Hi all - I'm a little new to meltano, but enjoying...
# troubleshooting
a
Hi all - I'm a little new to meltano, but enjoying my time with it so far. I'm running the airbyte wrapper with the
airbyte/source-azure-blob-storage
image to clone data from azure blob storage to s3. This may be not a particularly intended use-case, but if it helps us keep our data pipeline orchestration and auth centralised, it'd be pretty handy. I'm successfully pulling data out of azure blob using the airbyte wrapper. At the moment, it's only got a single stream with file type
jsonl
. With
target-jsonl
, it outputs all data into a single file with a line per file from the source system, each of which has a
_ab_source_file_url
field. I'd like to use that field to specify an output filename with
target-s3
, so that the one stream can be split and essentially mirror the storage from azure blob to s3. Can anyone point me in the right direction?
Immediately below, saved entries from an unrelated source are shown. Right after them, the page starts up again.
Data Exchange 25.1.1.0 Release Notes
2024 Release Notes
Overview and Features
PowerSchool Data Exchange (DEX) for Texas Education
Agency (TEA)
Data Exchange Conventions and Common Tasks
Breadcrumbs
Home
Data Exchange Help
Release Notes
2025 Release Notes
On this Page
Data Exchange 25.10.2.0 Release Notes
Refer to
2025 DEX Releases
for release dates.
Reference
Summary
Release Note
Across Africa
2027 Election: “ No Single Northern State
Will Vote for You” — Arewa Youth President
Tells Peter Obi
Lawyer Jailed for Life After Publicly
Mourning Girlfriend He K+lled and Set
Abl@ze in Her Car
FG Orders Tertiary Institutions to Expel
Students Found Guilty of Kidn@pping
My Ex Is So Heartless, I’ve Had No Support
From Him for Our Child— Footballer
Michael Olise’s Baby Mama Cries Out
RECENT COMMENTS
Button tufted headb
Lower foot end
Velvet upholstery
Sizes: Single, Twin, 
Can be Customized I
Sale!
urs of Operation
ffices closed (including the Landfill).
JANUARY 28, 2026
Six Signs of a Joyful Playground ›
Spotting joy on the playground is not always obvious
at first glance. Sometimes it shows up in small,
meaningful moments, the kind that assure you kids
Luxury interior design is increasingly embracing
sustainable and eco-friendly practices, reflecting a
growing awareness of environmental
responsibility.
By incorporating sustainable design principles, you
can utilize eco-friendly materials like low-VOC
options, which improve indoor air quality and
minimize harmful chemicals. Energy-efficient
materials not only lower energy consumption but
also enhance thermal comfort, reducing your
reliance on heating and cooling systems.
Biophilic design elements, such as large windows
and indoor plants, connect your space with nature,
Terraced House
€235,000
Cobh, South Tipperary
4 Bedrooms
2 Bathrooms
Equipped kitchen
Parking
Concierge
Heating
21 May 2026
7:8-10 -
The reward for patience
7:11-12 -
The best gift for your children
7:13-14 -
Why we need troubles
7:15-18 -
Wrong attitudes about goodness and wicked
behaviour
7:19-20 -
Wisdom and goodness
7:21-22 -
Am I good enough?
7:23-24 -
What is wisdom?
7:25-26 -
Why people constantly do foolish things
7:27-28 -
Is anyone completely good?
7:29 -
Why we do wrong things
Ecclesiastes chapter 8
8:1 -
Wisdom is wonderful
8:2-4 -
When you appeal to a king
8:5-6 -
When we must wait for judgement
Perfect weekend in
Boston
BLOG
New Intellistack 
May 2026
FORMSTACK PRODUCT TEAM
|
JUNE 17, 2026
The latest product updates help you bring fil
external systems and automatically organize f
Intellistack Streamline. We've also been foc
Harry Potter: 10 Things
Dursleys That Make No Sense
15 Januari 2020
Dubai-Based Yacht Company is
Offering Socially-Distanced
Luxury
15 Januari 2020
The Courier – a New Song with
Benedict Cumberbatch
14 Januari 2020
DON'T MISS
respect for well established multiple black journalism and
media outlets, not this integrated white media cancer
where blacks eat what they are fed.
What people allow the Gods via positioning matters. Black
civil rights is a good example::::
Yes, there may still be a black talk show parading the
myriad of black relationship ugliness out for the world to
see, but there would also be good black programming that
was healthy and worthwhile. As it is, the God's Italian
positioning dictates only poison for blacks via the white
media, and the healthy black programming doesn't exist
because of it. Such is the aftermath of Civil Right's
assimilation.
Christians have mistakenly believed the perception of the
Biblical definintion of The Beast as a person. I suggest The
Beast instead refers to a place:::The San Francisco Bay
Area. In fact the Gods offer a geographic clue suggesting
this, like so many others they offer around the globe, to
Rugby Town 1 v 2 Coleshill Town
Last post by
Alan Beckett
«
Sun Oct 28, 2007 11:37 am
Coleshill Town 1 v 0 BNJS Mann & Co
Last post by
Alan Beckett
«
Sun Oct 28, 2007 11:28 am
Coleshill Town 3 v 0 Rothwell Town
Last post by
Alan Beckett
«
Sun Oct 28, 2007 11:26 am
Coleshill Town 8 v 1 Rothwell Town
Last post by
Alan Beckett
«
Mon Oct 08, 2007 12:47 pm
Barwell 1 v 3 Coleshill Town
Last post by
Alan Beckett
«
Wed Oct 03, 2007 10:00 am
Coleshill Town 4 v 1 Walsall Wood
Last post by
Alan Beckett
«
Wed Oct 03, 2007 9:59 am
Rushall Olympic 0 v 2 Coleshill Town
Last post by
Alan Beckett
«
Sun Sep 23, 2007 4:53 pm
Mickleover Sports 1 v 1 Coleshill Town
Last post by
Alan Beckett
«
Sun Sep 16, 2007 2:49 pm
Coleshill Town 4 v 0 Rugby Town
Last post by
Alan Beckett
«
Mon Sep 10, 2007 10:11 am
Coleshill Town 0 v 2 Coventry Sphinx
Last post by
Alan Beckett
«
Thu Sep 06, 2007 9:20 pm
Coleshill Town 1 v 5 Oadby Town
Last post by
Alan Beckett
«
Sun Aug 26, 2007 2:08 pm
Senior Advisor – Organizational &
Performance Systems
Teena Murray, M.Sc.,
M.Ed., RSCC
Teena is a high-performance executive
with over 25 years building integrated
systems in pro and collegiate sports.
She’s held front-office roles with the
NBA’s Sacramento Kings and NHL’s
I imagine stream maps and flattening might have some bearing, but I'm struggling to map the relationship between the jsonl output from from the airbyte connector to the target-s3 output.
1
e
Hi @Alex Maras!
target-s3
only seems to use the stream name https://github.com/crowemi/target-s3/blob/24d451a9c1b38910b247fdaf478960f5a8084b27/target_s3/formats/format_base.py#L109 and the batch timestamp https://github.com/crowemi/target-s3/blob/24d451a9c1b38910b247fdaf478960f5a8084b27/target_s3/formats/format_base.py#L121 to determine the file path. That means you'd need to map
_ab_source_file_url
to the stream name, which is not a use case currently supported by stream maps. The good news is you can write your own mapper script that does exactly what you need. See https://github.com/edgarrmondragon/singer-playground/blob/main/merge_streams/map.py for an example of a very simple mapper.
a
Thanks @Edgar Ramírez (Arch.dev)! I wrote a simple mapper for handling prefixing tables with a given string for a sync job between MSSQL and Snowflake, so I should be able to build off that basis to get this working. Thanks for the pointer.
e
Awesome!
a
ok, got it working - I ended up having to fork the
target-s3
one too, so that I could force it to use the stream name directly instead of trying to append
.json
and always
gzip
stuff. Thanks again for the help! If I manage to clean up the mapping plugin to be generic enough to work - i.e. so that you could split a table by a field within that table into multiple streams - then I'll look at putting it up as a public plugin. It should be relatively easy, I just need to handle multiple streams initially, as I'm just dealing with a single stream here and my config won't account for multiple streams with multiple schemas.
👍 1